Pat Robertson, acknowledging the obvious, endorsed George Bush on Wednesday and said he would drop his own candidacy for the Republican presidential nomination Monday.
President Reagan prepared to make his own formal endorsement of Bush as Democratic front-runner Michael Dukakis celebrated two more big primary victories over Jesse Jackson.Robertson, the former television evangelist, conceded weeks ago that he had no chance to catch Bush. He said Wednesday, after meeting with Bush at the White House, that he wanted to give his supporters a chance to win national convention seats during GOP caucuses this weekend in Arizona and Virginia, then would pull out.
Asked if he would run again in 1992 if Bush loses this fall, Robertson replied, "It's conceivable. It's not a certainty."
Reagan, in a teasing mood, told reporters at the White House - with Bush nearby - "I just have a very brief announcement to make, and that is that I'll have something to say about the campaign tonight." Grinning, he declined to answer questions on the subject.
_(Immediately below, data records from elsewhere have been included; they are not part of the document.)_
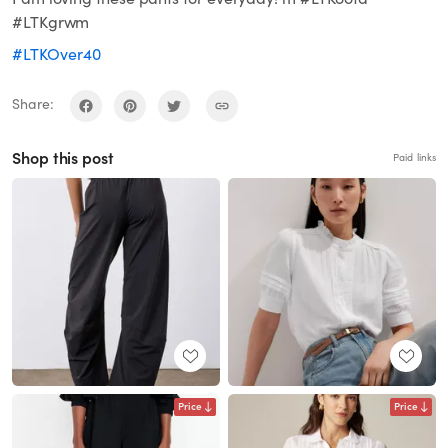
#LTKgrwm
#LTKOver40
Share:
Shop this post
Paid links
Price
Price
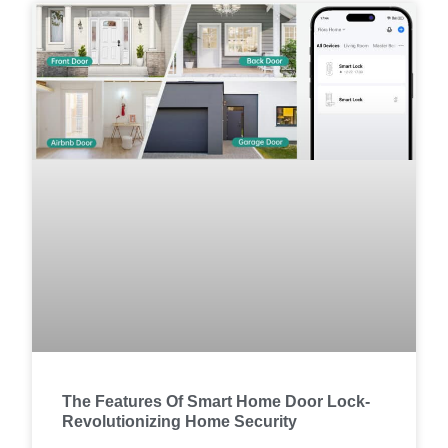
The Features Of Smart Home Door Lock-
Revolutionizing Home Security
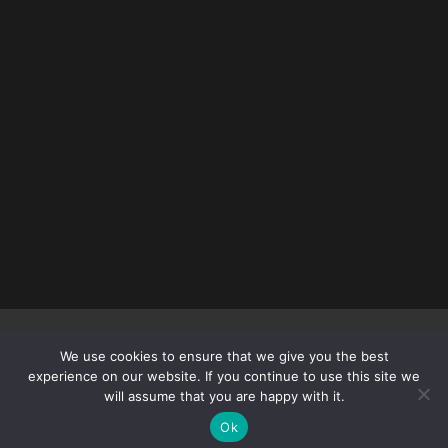
Copyright © 2012 – 2026
DEADLYFEMALEFIGHTERS.COM
| All
We use cookies to ensure that we give you the best
rights reserved.
experience on our website. If you continue to use this site we
will assume that you are happy with it.
Ok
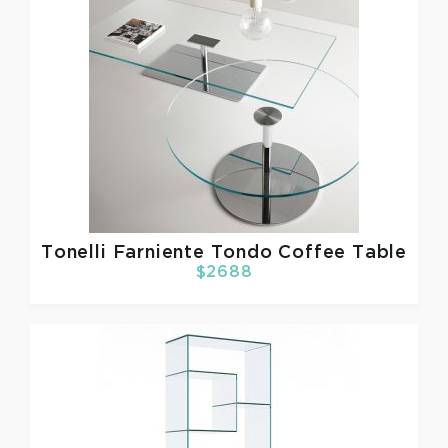
Tonelli
Farniente Tondo Coffee Table
$2688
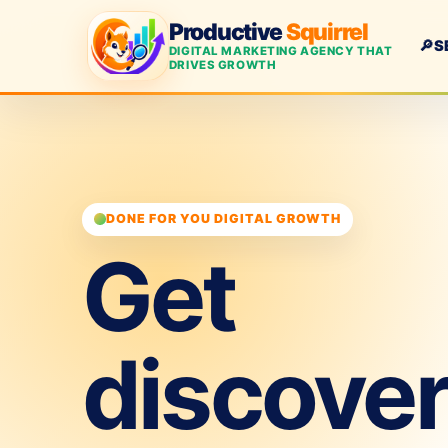
Productive
Squirrel
🔎
S
DIGITAL MARKETING AGENCY THAT
DRIVES GROWTH
DONE FOR YOU DIGITAL GROWTH
Get
discove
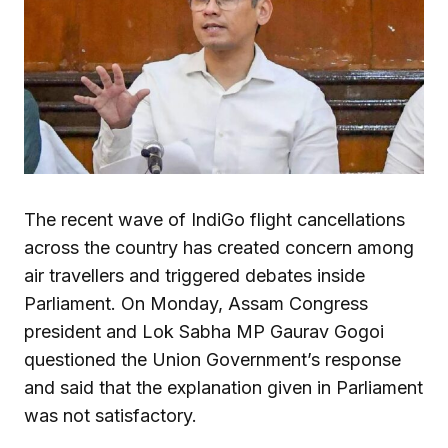
The recent wave of IndiGo flight cancellations
across the country has created concern among
air travellers and triggered debates inside
Parliament. On Monday, Assam Congress
president and Lok Sabha MP Gaurav Gogoi
questioned the Union Government’s response
and said that the explanation given in Parliament
was not satisfactory.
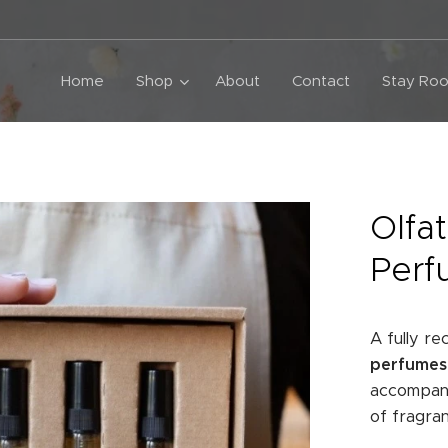
Home
Shop
About
Contact
Stay Roo
Olfat
Perf
A fully r
perfumes,
accompany
of fragr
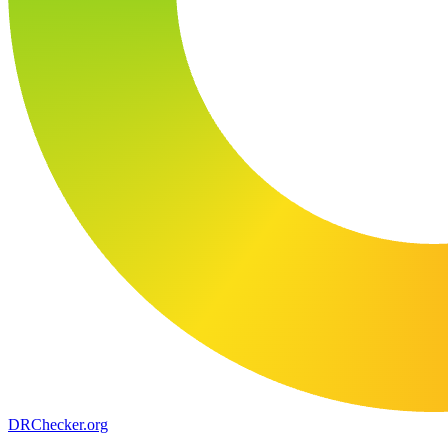
DR
Checker
.org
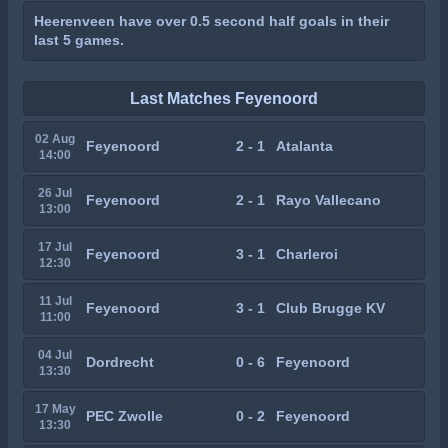
Heerenveen have over 0.5 second half goals in their
last 5 games.
Last Matches Feyenoord
02 Aug
Feyenoord
2 - 1
Atalanta
14:00
26 Jul
Feyenoord
2 - 1
Rayo Vallecano
13:00
17 Jul
Feyenoord
3 - 1
Charleroi
12:30
11 Jul
Feyenoord
3 - 1
Club Brugge KV
11:00
04 Jul
Dordrecht
0 - 6
Feyenoord
13:30
17 May
PEC Zwolle
0 - 2
Feyenoord
13:30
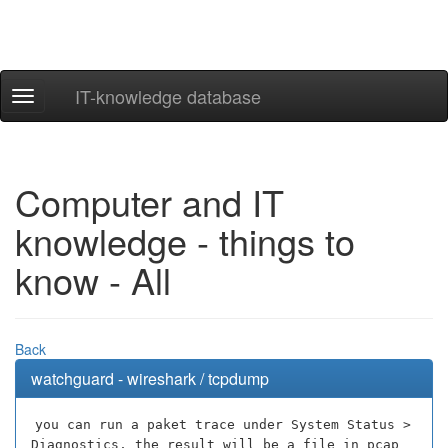
IT-knowledge database
Navigation
ein-/ausblenden
Computer and IT
knowledge - things to
know - All
Back
watchguard - wireshark / tcpdump
you can run a paket trace under System Status >
Diagnostics, the result will be a file in pcap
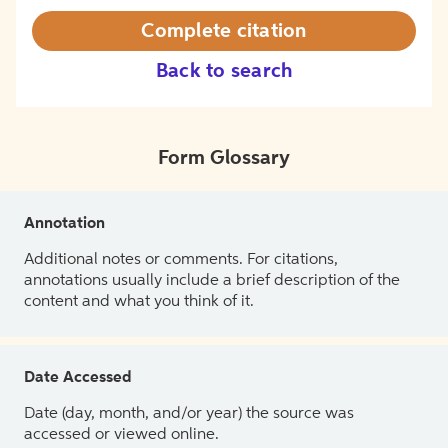
Complete citation
Back to search
Form Glossary
Annotation
Additional notes or comments. For citations,
annotations usually include a brief description of the
content and what you think of it.
Date Accessed
Date (day, month, and/or year) the source was
accessed or viewed online.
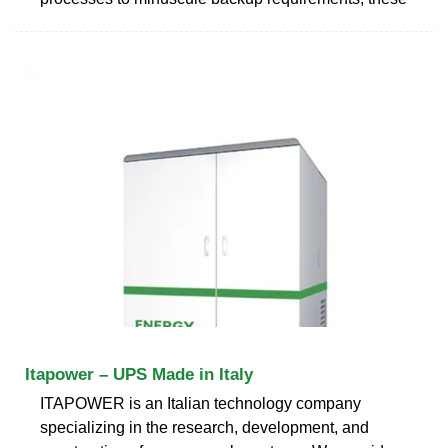
Itapower – UPS Made in Italy
ITAPOWER is an Italian technology company
specializing in the research, development, and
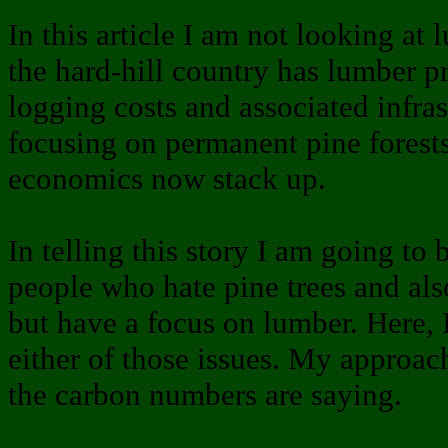
In this article I am not looking a
the hard-hill country has lumber p
logging costs and associated infras
focusing on permanent pine forest
economics now stack up.
In telling this story I am going t
people who hate pine trees and al
but have a focus on lumber. Here, 
either of those issues. My approac
the carbon numbers are saying.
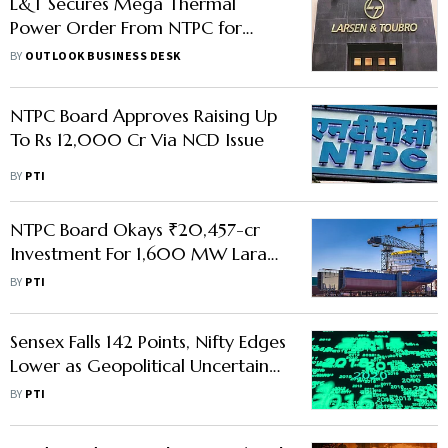
L&T Secures Mega Thermal
Power Order From NTPC for
1,600 MW Project
BY
OUTLOOK BUSINESS DESK
NTPC Board Approves Raising Up
To Rs 12,000 Cr Via NCD Issue
BY
PTI
NTPC Board Okays ₹20,457-cr
Investment For 1,600 MW Lara
Stage-III Project
BY
PTI
Sensex Falls 142 Points, Nifty Edges
Lower as Geopolitical Uncertainty
and FII Outflows Keep Markets
BY
PTI
Subdued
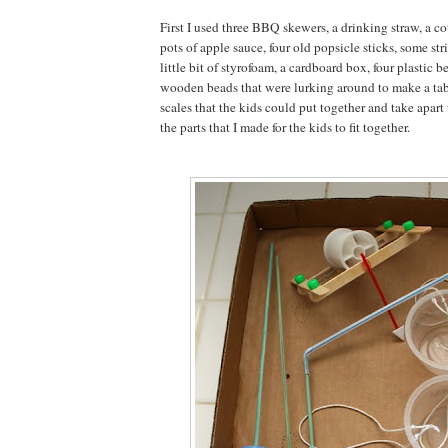
First I used three BBQ skewers, a drinking straw, a c
pots of apple sauce, four old popsicle sticks, some strin
little bit of styrofoam, a cardboard box, four plastic b
wooden beads that were lurking around to make a ta
scales that the kids could put together and take apart
the parts that I made for the kids to fit together.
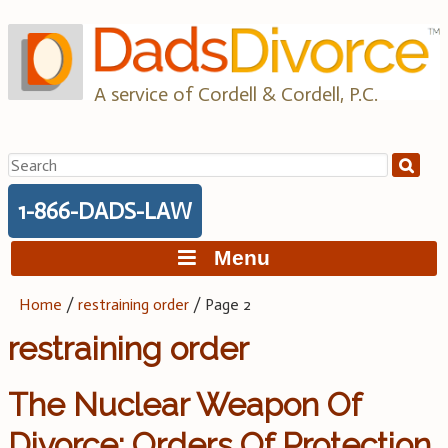
Skip
to
content
A service of Cordell & Cordell, P.C.
Search
for:
1-866-DADS-LAW
Menu
Home
/
restraining order
/
Page 2
restraining order
The Nuclear Weapon Of
Divorce: Orders Of Protection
The president is to announce what everyone already knows at a Republican dinner tonight.
Vice President Bush cruised to barely contested wins in Tuesday's contests in Nebraska and West Virginia. He already has a mathematical lock on the Republican nomination.
But Bush's showing in Nebraska pointed to possible weakness in the fight to come this fall. Sen. Bob Dole of neighboring Kansas, who dropped out of the Republican race almost two months ago, still siphoned off nearly a fourth of the vote.
Even though he has mowed down all his rivals, Bush has made weak showings in some farm states.
With two more wins in his column, Dukakis moved within striking distance of the 2,081 delegates needed to nail the Democratic nomination. According to the latest AP delegate count, Dukakis had 1,581 to Jackson's 942.
In West Virginia, Dukakis captured 254,206 votes, or 79 percent, to Jackson's 45,111 or 14 percent, with 99 percent of the precincts reporting. In Nebraska, Dukakis received 105,542 votes, or 63 percent to Jackson's 43,134 or 26 percent, with 100 percent of the precincts in.
Dukakis won all 37 of the delegates in West Virginia and 18 of the 25 in Nebraska.
Exit polls suggested Dukakis was beginning to make some inroads into Jackson's black support, which has been all but monolithic in contests to date. Only about 4 percent of West Virginia's voters are black, but about a third of them voted for the Massachusetts governor, ABC voter polls on Tuesday indicated.
But Jackson won 24 percent of the white vote in Nebraska, one of his best showings of the primary season among white voters, according to ABC.